Dossier non géolocalisé

Localisation
  • Aire d'étude et canton Communauté de communes de Serre-Ponçon - Chorges
  • Commune Savines-le-Lac
  • Adresse place de l' Eglise
  • Cadastre 2023 AD 74
  • Dénominations
    église
  • Appellations
    Saint-Florent
  • Parties constituantes non étudiées
    presbytère, salles paroissiales

Historique

En 1946, l’Etat lance l’application du projet de nationalisation des sources d’énergie qui avait été élaboré par le Centre National de la Résistance. A peine créé, Electricité De France relance un projet de barrage datant du début du 20e siècle qui avait été abandonné à la suite de la découverte de sources qui auraient pu mettre en péril la construction d’un barrage en briques.

EDF choisit de construire un barrage en terre en suivant l’exemple de l’ouvrage réalisé sur la rivière Tennessee et dépose une demande de concession devant le Comité technique des grands barrages en 1951 : le projet doit engloutir les villages d’Ubaye et de Savines. La même année, un bureau d’études en charge de projeter la transformation des routes et autres réseaux de circulation de la vallée s’installe dans le village. En 1953, une commission d’aménagement de la région Durance dirigée par Georges Meyer-Heine, architecte- urbaniste du MRU de Marseille, est créée. L’architecte Achille de Panaskhet est nommé pour penser et mettre en œuvre la construction d’un nouveau Savines ;  le village naguère agricole et industriel va renaître en village touristique et commercial.

La nécessité de créer un pont gigantesque pour enjamber le futur lac de rétention entraîne le déplacement du village sur la rive sud de la Durance.
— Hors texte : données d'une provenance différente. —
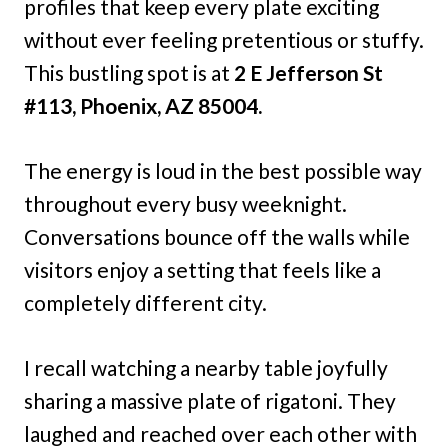
profiles that keep every plate exciting
without ever feeling pretentious or stuffy.
This bustling spot is at
2 E Jefferson St
#113, Phoenix, AZ 85004.
The energy is loud in the best possible way
throughout every busy weeknight.
Conversations bounce off the walls while
visitors enjoy a setting that feels like a
completely different city.
I recall watching a nearby table joyfully
sharing a massive plate of rigatoni. They
laughed and reached over each other with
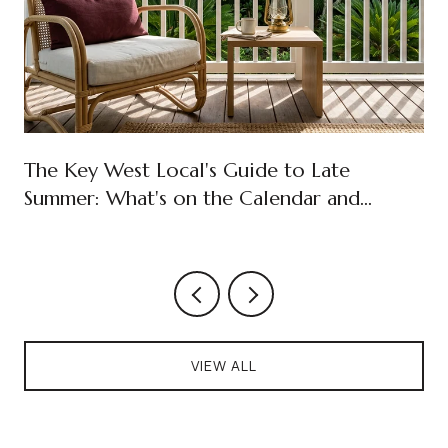
The Key West Local's Guide to Late
Summer: What's on the Calendar and
What's New in Old Town
VIEW ALL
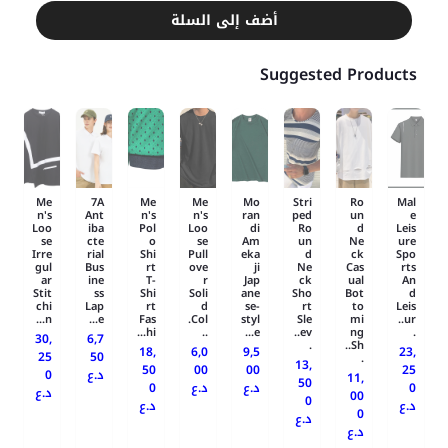
أضف إلى السلة
Suggested Products
Me
7A
Me
Me
Mo
Stri
Ro
Mal
n's
Ant
n's
n's
ran
ped
un
e
Loo
iba
Pol
Loo
di
Ro
d
Leis
se
cte
o
se
Am
un
Ne
ure
Irre
rial
Shi
Pull
eka
d
ck
Spo
gul
Bus
rt
ove
ji
Ne
Cas
rts
ar
ine
T-
r
Jap
ck
ual
An
Stit
ss
Shi
Soli
ane
Sho
Bot
d
chi
Lap
rt
d
se-
rt
to
Leis
n...
e...
Fas
Col.
styl
Sle
mi
ur..
hi...
..
e...
ev..
ng
.
30,
6,7
.
Sh..
18,
6,0
9,5
23,
25
50
.
13,
50
00
00
25
0
د.ع
11,
50
0
د.ع
د.ع
0
د.ع
00
0
د.ع
د.ع
0
د.ع
د.ع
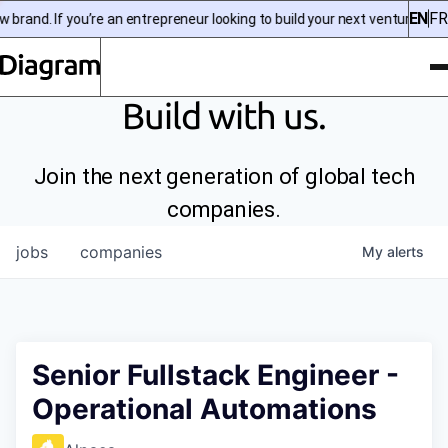
EN
FR
rand. If you’re an entrepreneur looking to build your next venture, chec
To
Diagram | EN
Build with us.
Join the next generation of global tech
companies.
jobs
companies
My
alerts
Senior Fullstack Engineer -
Operational Automations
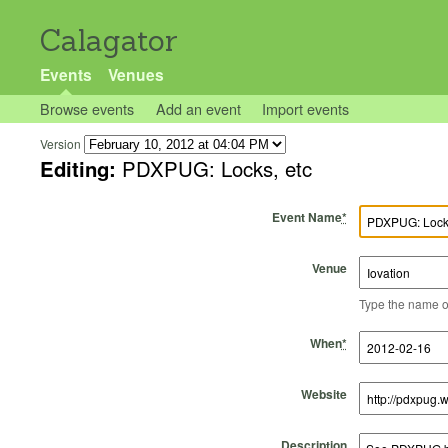
Calagator
Events
Venues
Browse events
Add an event
Import events
Version
Editing:
PDXPUG: Locks, etc
Event Name
*
Venue
Type the name of 
Start Time
Start Date
End Time
End Date
When
*
Website
Description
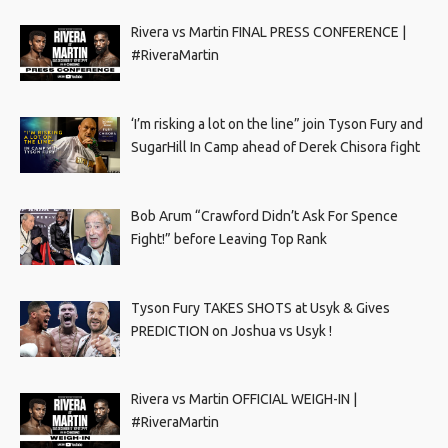
Rivera vs Martin FINAL PRESS CONFERENCE |
#RiveraMartin
‘I’m risking a lot on the line” join Tyson Fury and
SugarHill In Camp ahead of Derek Chisora fight
Bob Arum “Crawford Didn’t Ask For Spence
Fight!” before Leaving Top Rank
Tyson Fury TAKES SHOTS at Usyk & Gives
PREDICTION on Joshua vs Usyk !
Rivera vs Martin OFFICIAL WEIGH-IN |
#RiveraMartin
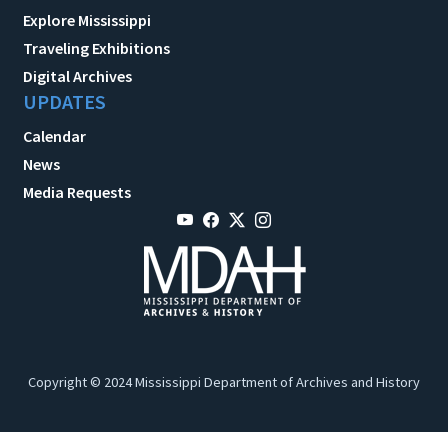
Explore Mississippi
Traveling Exhibitions
Digital Archives
UPDATES
Calendar
News
Media Requests
Copyright © 2024 Mississippi Department of Archives and History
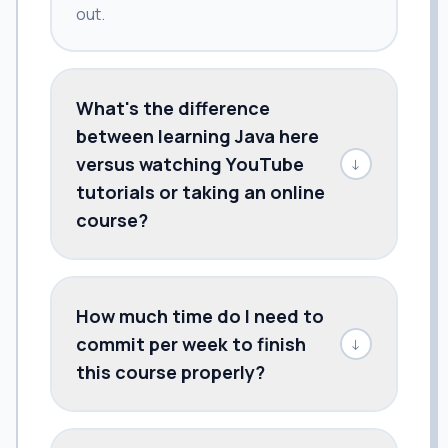
out.
What's the difference
between learning Java here
versus watching YouTube
↓
tutorials or taking an online
course?
How much time do I need to
commit per week to finish
↓
this course properly?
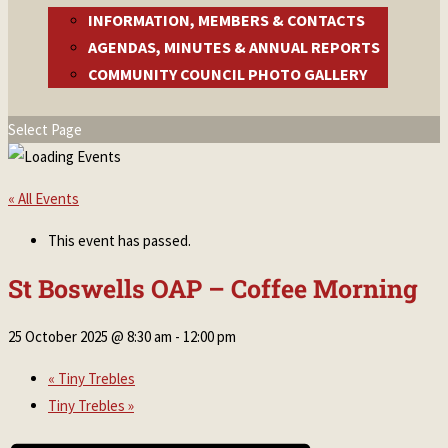
INFORMATION, MEMBERS & CONTACTS
AGENDAS, MINUTES & ANNUAL REPORTS
COMMUNITY COUNCIL PHOTO GALLERY
Select Page
« All Events
This event has passed.
St Boswells OAP – Coffee Morning
25 October 2025 @ 8:30 am
-
12:00 pm
«
Tiny Trebles
Tiny Trebles
»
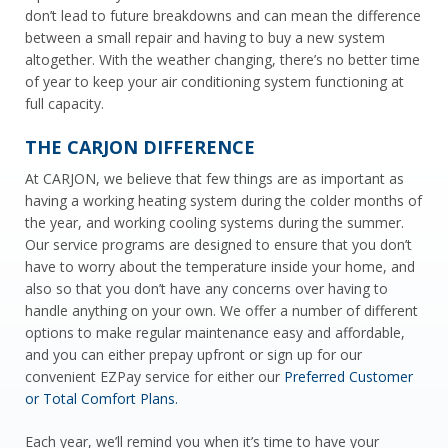
don’t lead to future breakdowns and can mean the difference
between a small repair and having to buy a new system
altogether. With the weather changing, there’s no better time
of year to keep your air conditioning
system functioning at
full capacity.
THE CARJON DIFFERENCE
At CARJON, we believe that few things are as important as
having a working heating system during the colder months of
the year, and working cooling systems during the summer.
Our service programs are designed to ensure that you don’t
have to worry about the temperature inside your home, and
also so that you don’t have any concerns over having to
handle anything on your own. We offer a number of different
options to make regular maintenance easy and affordable,
and you can either prepay upfront or sign up for our
convenient EZPay service for either our
Preferred Customer
or Total Comfort Plans.
Each year, we’ll remind you when it’s time to have your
Savines devient un carrefour entre la route menant à Embrun et Briançon et celle conduisant à Barcelonnette. Le nouveau village est organisé en fonction de ces déplacements routiers : il est structuré par trois routes qui s’embranchent au débouché du pont. En 1955, après plusieurs propositions, l’architecte établit le noyau du village dans l’espace triangulaire situé entre les routes. Le projet est définitivement commandé par la Préfecture des Hautes-Alpes en 1956 et le plan d’urbanisme est approuvé en 1958. Après une année d’étude de conception pour les bâtiments publics (la mairie-salle des fêtes-perception, une maison socio-éducative, la poste, la gendarmerie) et les premiers lotissements, la destruction du vieux Savines et la mise en chantier du nouveau village s’engagent en 1960.

En 1961, le conseil municipal vote le changement de nom du village qui s’appellera dorénavant Savines-le-Lac et le clocher de l’ancienne église Saint-Florent est dynamité.

La conception de l’église apparaît dès les premières réflexions sur la reconstruction du village. Dans les premiers plans, l’église garde une forme classique en croix romaine finissant par une abside. Sa forme triangulaire n’apparaît sur les plans qu’à partir de 1958. Le presbytère est alors isolé et la chapelle d’hiver est placée à l’ouest. Ce n’est qu’en 1961, au moment où le chantier s’engage, que le plan de l’édifice se stabilise avec une chapelle placée à l’est et une galerie qui le relie au presbytère. Paul Languin, architecte associé à Achille de Panaskhet, s’occupe des calculs de pré-dimensionnement du béton. En novembre 1961, Achille de Panaskhet dessine le carton des vitraux et en confie la réalisation à l’atelier verrier Thomas installé à Valence.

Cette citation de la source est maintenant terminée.